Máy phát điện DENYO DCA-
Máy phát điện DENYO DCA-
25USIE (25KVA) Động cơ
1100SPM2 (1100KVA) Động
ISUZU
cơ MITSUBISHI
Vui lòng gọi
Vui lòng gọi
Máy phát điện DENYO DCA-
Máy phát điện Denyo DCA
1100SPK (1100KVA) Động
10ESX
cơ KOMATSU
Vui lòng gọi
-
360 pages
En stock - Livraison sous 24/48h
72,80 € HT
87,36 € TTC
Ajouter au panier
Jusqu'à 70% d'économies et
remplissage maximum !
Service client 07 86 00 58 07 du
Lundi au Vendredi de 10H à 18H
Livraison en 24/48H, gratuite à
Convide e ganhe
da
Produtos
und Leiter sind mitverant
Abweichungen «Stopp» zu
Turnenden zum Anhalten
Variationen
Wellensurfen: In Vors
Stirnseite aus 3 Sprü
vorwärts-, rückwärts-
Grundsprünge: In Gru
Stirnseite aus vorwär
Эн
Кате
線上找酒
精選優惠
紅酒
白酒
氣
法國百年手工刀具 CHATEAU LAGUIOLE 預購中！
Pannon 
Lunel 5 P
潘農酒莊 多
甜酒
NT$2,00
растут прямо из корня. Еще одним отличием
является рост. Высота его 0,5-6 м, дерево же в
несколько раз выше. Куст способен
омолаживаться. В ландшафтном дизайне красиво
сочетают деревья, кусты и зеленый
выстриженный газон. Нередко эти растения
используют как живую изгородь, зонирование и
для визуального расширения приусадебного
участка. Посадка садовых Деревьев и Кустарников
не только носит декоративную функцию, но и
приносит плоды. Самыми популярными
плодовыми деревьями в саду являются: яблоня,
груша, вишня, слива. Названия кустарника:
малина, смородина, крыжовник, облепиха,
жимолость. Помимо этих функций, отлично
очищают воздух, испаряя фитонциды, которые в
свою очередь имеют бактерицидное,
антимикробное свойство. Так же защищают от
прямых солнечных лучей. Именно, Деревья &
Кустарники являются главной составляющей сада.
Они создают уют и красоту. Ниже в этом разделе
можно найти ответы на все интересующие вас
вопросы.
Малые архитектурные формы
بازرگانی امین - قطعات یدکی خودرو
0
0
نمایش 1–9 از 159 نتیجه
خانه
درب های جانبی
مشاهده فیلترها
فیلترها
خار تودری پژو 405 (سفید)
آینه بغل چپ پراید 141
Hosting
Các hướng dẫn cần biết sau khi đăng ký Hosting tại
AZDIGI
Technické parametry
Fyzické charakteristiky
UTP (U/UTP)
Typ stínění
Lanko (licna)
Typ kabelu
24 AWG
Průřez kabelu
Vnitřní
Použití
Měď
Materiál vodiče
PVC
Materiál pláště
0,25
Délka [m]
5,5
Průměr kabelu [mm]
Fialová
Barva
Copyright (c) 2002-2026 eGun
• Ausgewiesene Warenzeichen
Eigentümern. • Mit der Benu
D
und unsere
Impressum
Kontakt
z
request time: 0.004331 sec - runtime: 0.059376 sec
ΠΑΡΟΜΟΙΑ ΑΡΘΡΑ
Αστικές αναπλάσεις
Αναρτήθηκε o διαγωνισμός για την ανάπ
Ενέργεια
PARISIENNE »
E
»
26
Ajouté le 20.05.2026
____
__WHAT THIS TASK INVOLVES__.
Type the data out again, exactly.

__FINISHED TASK__.
Máy phát điện DENYO DCA-
Máy phát điện DENYO DCA-
25USIE (25KVA) Động cơ
1100SPM2 (1100KVA) Động
ISUZU
cơ MITSUBISHI
Vui lòng gọi
Vui lòng gọi
Máy phát điện DENYO DCA-
Máy phát điện Denyo DCA
1100SPK (1100KVA) Động
10ESX
cơ KOMATSU
Vui lòng gọi
-
360 pages
En stock - Livraison sous 24/48h
72,80 € HT
87,36 € TTC
Ajouter au panier
Jusqu'à 70% d'économies et
remplissage maximum !
Service client 07 86 00 58 07 du
Lundi au Vendredi de 10H à 18H
Livraison en 24/48H, gratuite à
Convide e ganhe
da
Produtos
und Leiter sind mitverant
Abweichungen «Stopp» zu
Turnenden zum Anhalten
Variationen
Wellensurfen: In Vors
Stirnseite aus 3 Sprü
vorwärts-, rückwärts-
Grundsprünge: In Gru
Stirnseite aus vorwär
Эн
Кате
線上找酒
精選優惠
紅酒
白酒
氣
法國百年手工刀具 CHATEAU LAGUIOLE 預購中！
Pannon 
Lunel 5 P
潘農酒莊 多
甜酒
NT$2,00
растут прямо из корня. Еще одним отличием
является рост. Высота его 0,5-6 м, дерево же в
несколько раз выше. Куст способен
омолаживаться. В ландшафтном дизайне красиво
сочетают деревья, кусты и зеленый
выстриженный газон. Нередко эти растения
используют как живую изгородь, зонирование и
для визуального расширения приусадебного
участка. Посадка садовых Деревьев и Кустарников
не только носит декоративную функцию, но и
приносит плоды. Самыми популярными
плодовыми деревьями в саду являются: яблоня,
груша, вишня, слива. Названия кустарника:
малина, смородина, крыжовник, облепиха,
жимолость. Помимо этих функций, отлично
очищают воздух, испаряя фитонциды, которые в
свою очередь имеют бактерицидное,
антимикробное свойство. Так же защищают от
прямых солнечных лучей. Именно, Деревья &
Кустарники являются главной составляющей сада.
Они создают уют и красоту. Ниже в этом разделе
можно найти ответы на все интересующие вас
вопросы.
Малые архитектурные формы
بازرگانی امین - قطعات یدکی خودرو
0
0
نمایش 1–9 از 159 نتیجه
خانه
درب های جانبی
مشاهده فیلترها
فیلترها
خار تودری پژو 405 (سفید)
آینه بغل چپ پراید 141
Hosting
Các hướng dẫn cần biết sau khi đăng ký Hosting tại
AZDIGI
Technické parametry
Fyzické charakteristiky
UTP (U/UTP)
Typ stínění
Lanko (licna)
Typ kabelu
24 AWG
Průřez kabelu
Vnitřní
Použití
Měď
Materiál vodiče
PVC
Materiál pláště
0,25
Délka [m]
5,5
Průměr kabelu [mm]
Fialová
Barva
Copyright (c) 2002-2026 eGun
• Ausgewiesene Warenzeichen
Eigentümern. • Mit der Benu
D
und unsere
Impressum
Kontakt
z
request time: 0.004331 sec - runtime: 0.059376 sec
ΠΑΡΟΜΟΙΑ ΑΡΘΡΑ
Αστικές αναπλάσεις
Αναρτήθηκε o διαγωνισμός για την ανάπ
Ενέργεια
PARISIENNE »
E
»
26
Ajouté le 20.05.2026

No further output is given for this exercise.